Required action: Using the entries below, say how many of the lines carry "group". Write the number alone.

(Source records)
■ ■ ■ ■
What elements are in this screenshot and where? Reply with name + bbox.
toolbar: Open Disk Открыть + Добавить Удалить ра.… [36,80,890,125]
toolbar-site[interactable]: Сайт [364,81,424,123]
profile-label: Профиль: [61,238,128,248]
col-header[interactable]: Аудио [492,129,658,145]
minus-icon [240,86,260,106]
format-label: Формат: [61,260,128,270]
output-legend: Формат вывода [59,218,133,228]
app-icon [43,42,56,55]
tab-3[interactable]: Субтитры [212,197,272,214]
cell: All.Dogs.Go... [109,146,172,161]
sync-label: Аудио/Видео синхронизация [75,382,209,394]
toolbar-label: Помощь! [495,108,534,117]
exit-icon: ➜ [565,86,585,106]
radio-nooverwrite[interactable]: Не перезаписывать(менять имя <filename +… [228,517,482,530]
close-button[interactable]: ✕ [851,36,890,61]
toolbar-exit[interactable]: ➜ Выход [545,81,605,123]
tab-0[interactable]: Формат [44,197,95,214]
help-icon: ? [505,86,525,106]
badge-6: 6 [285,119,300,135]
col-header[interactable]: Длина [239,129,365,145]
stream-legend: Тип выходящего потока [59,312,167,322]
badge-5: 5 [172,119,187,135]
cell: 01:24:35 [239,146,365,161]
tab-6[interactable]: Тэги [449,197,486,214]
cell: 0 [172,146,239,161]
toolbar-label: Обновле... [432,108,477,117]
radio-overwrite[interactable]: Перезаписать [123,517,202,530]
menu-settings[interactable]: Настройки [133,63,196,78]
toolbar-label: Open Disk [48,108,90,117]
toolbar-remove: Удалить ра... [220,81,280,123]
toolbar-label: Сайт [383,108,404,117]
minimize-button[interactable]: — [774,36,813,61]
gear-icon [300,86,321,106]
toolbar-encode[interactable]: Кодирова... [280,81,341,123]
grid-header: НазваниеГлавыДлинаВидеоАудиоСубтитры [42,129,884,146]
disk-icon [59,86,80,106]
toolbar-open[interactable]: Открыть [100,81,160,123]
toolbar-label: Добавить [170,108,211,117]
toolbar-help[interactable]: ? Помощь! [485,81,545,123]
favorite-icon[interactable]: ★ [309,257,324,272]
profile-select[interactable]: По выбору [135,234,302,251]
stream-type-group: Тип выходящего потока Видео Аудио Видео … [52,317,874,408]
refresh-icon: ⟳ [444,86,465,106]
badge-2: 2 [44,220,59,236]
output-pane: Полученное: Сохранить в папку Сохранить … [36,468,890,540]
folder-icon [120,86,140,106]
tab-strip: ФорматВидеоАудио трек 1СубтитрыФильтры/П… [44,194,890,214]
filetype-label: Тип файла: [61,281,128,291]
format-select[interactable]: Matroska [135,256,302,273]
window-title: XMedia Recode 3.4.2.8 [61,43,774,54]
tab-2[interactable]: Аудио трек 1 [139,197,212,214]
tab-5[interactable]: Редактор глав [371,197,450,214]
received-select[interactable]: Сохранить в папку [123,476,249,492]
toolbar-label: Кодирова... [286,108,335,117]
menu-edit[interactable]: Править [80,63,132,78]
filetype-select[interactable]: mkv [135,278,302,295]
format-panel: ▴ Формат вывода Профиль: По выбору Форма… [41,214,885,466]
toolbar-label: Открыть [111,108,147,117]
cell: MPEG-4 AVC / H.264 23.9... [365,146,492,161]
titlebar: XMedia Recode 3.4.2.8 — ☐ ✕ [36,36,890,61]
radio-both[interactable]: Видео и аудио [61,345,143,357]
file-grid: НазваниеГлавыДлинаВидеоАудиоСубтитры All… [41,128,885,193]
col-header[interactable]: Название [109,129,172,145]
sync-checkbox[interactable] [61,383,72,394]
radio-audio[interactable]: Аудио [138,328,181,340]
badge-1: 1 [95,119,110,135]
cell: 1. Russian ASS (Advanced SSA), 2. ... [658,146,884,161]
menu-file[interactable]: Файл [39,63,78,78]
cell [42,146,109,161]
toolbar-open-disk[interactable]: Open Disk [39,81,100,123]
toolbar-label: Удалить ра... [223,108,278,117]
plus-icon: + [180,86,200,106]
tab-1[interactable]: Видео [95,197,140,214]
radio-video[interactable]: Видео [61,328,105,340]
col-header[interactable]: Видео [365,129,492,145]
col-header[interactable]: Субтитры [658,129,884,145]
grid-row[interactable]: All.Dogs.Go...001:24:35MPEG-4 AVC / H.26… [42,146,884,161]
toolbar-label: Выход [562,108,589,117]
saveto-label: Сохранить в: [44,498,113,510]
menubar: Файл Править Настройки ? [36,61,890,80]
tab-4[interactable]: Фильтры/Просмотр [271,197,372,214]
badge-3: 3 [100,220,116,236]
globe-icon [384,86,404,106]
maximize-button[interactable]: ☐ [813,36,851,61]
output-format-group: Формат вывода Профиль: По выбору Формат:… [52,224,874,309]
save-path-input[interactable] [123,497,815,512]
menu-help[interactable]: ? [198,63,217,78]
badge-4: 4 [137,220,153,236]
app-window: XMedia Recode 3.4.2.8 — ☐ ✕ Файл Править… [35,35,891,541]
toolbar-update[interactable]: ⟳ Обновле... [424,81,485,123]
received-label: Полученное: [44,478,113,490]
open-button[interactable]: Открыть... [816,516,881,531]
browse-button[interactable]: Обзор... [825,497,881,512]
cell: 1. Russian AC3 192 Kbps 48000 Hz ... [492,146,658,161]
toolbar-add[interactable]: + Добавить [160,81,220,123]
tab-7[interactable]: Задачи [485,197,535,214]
■ ■ ■ ■
Exercise output: 2